[Data to use — start]
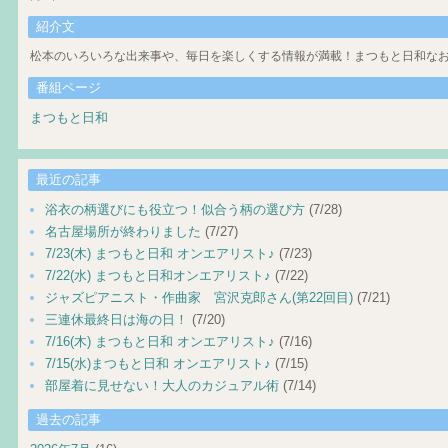
紹介文
松本のいろいろな出来事や、毎日を楽しくする情報が満載！まつもと日和なお
番組ページ
まつもと日和
最近の記事
浴衣の柄選びにも役立つ！似合う柄の選び方
(7/28)
名古屋場所が終わりました
(7/27)
7/23(木) まつもと日和 オンエアリスト♪
(7/23)
7/22(水) まつもと日和オンエアリスト♪
(7/22)
ジャズピアニスト・作曲家 宮沢克郎さん(第22回目)
(7/21)
三連休最終日は海の日！
(7/20)
7/16(木) まつもと日和 オンエアリスト♪
(7/16)
7/15(水)まつもと日和 オンエアリスト♪
(7/15)
部屋着に見せない！大人のカジュアル術
(7/14)
過去の記事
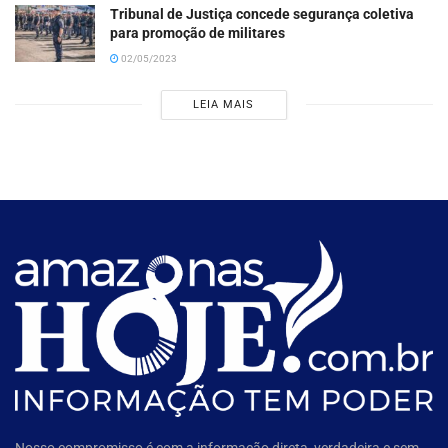
Tribunal de Justiça concede segurança coletiva
para promoção de militares
02/05/2023
LEIA MAIS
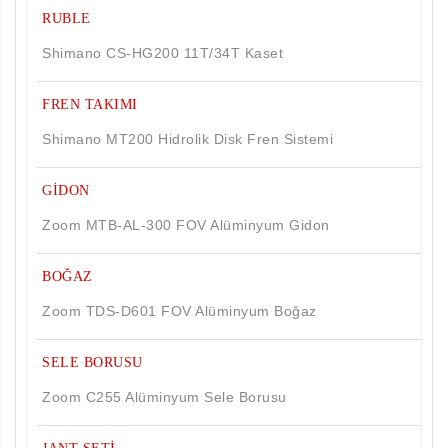
RUBLE
Shimano CS-HG200 11T/34T Kaset
FREN TAKIMI
Shimano MT200 Hidrolik Disk Fren Sistemi
GİDON
Zoom MTB-AL-300 FOV Alüminyum Gidon
BOĞAZ
Zoom TDS-D601 FOV Alüminyum Boğaz
SELE BORUSU
Aramayı Başlat
Zoom C255 Alüminyum Sele Borusu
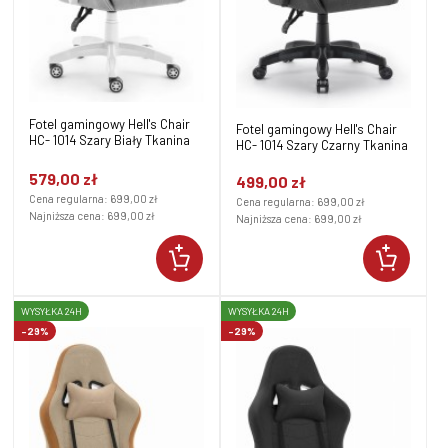
Fotel gamingowy Hell's Chair
Fotel gamingowy Hell's Chair
HC- 1014 Szary Biały Tkanina
HC- 1014 Szary Czarny Tkanina
579,00 zł
499,00 zł
Cena regularna:
699,00 zł
Cena regularna:
699,00 zł
Najniższa cena:
699,00 zł
Najniższa cena:
699,00 zł
WYSYŁKA 24H
WYSYŁKA 24H
-29%
-29%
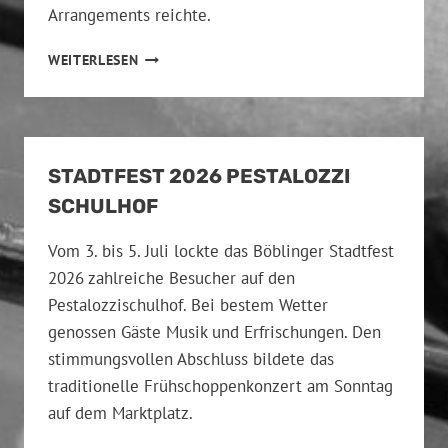
Arrangements reichte.
P
WEITERLESEN
R
O
M
E
N
STADTFEST 2026 PESTALOZZI
A
D
SCHULHOF
E
N
Vom 3. bis 5. Juli lockte das Böblinger Stadtfest
K
2026 zahlreiche Besucher auf den
O
Pestalozzischulhof. Bei bestem Wetter
N
Z
genossen Gäste Musik und Erfrischungen. Den
E
stimmungsvollen Abschluss bildete das
R
traditionelle Frühschoppenkonzert am Sonntag
T
auf dem Marktplatz.
2
7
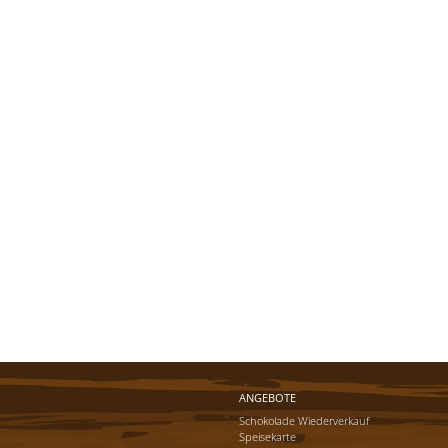
ANGEBOTE
Schokolade Wiederverkauf
Speisekarte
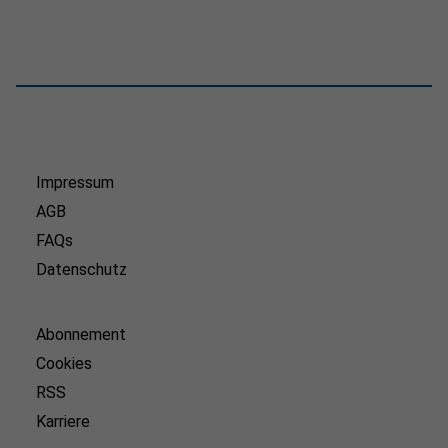
Impressum
AGB
FAQs
Datenschutz
Abonnement
Cookies
RSS
Karriere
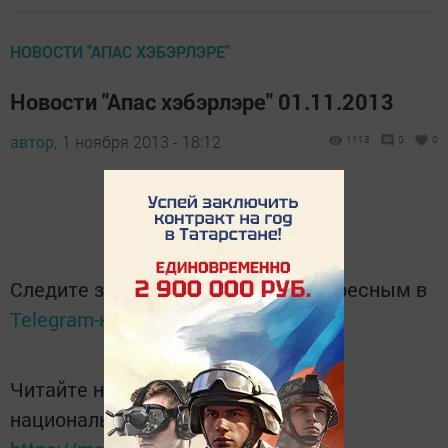
НОВОСТИ "АПАС ХЭБЭРЛЭРЕ"
Новости "Апас хэбэрлэре" 01.11.2013
автор,
1 ноября 2013 - 18:12
1113
0
0
Следите за самым важным и интересным в
Telegram-канале
Татмедиа
Читайте новости Татарстана в
национальном мессенджере MАХ:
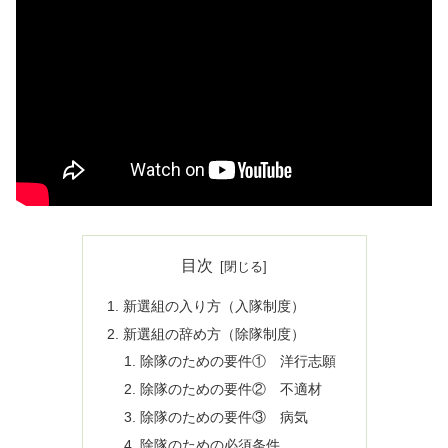
目次
新選組の入り方（入隊制度）
新選組の辞め方（除隊制度）
除隊のための要件① 洋行志願
除隊のための要件② 不適材
除隊のための要件③ 病気
除隊のための必須条件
[Data to use — finish]
## Your assignment
Whenever a picture appears, leave it out, and return every record exactly.

## Answer to this exercise
紹介文
松本のいろいろな出来事や、毎日を楽しくする情報が満載！まつもと日和なお
番組ページ
まつもと日和
最近の記事
浴衣の柄選びにも役立つ！似合う柄の選び方
(7/28)
名古屋場所が終わりました
(7/27)
7/23(木) まつもと日和 オンエアリスト♪
(7/23)
7/22(水) まつもと日和オンエアリスト♪
(7/22)
ジャズピアニスト・作曲家 宮沢克郎さん(第22回目)
(7/21)
三連休最終日は海の日！
(7/20)
7/16(木) まつもと日和 オンエアリスト♪
(7/16)
7/15(水)まつもと日和 オンエアリスト♪
(7/15)
部屋着に見せない！大人のカジュアル術
(7/14)
過去の記事
Tribunal de Justiça concede segurança coletiva
para promoção de militares
02/05/2023
LEIA MAIS
RUBLE
Shimano CS-HG200 11T/34T Kaset
FREN TAKIMI
Shimano MT200 Hidrolik Disk Fren Sistemi
GİDON
Zoom MTB-AL-300 FOV Alüminyum Gidon
BOĞAZ
Zoom TDS-D601 FOV Alüminyum Boğaz
SELE BORUSU
Aramayı Başlat
Zoom C255 Alüminyum Sele Borusu
Fotel gamingowy Hell's Chair
Fotel gamingowy Hell's Chair
HC- 1014 Szary Biały Tkanina
HC- 1014 Szary Czarny Tkanina
579,00 zł
499,00 zł
Cena regularna:
699,00 zł
Cena regularna:
699,00 zł
Najniższa cena:
699,00 zł
Najniższa cena:
699,00 zł
WYSYŁKA 24H
WYSYŁKA 24H
-29%
-29%
Arrangements reichte.
P
WEITERLESEN
R
O
M
E
N
STADTFEST 2026 PESTALOZZI
A
D
SCHULHOF
E
N
Vom 3. bis 5. Juli lockte das Böblinger Stadtfest
K
2026 zahlreiche Besucher auf den
O
Pestalozzischulhof. Bei bestem Wetter
N
Z
genossen Gäste Musik und Erfrischungen. Den
E
stimmungsvollen Abschluss bildete das
R
traditionelle Frühschoppenkonzert am Sonntag
T
auf dem Marktplatz.
2
7
ANGEBOTE
Schokolade Wiederverkauf
Speisekarte
Impressum
AGB
FAQs
Datenschutz
Abonnement
Cookies
RSS
Karriere
НОВОСТИ "АПАС ХЭБЭРЛЭРЕ"
Новости "Апас хэбэрлэре" 01.11.2013
автор,
1 ноября 2013 - 18:12
1113
0
0
Следите за самым важным и интересным в
Telegram-канале
Татмедиа
Читайте новости Татарстана в
национальном мессенджере MАХ:
目次
新選組の入り方（入隊制度）
新選組の辞め方（除隊制度）
除隊のための要件① 洋行志願
除隊のための要件② 不適材
除隊のための要件③ 病気
除隊のための必須条件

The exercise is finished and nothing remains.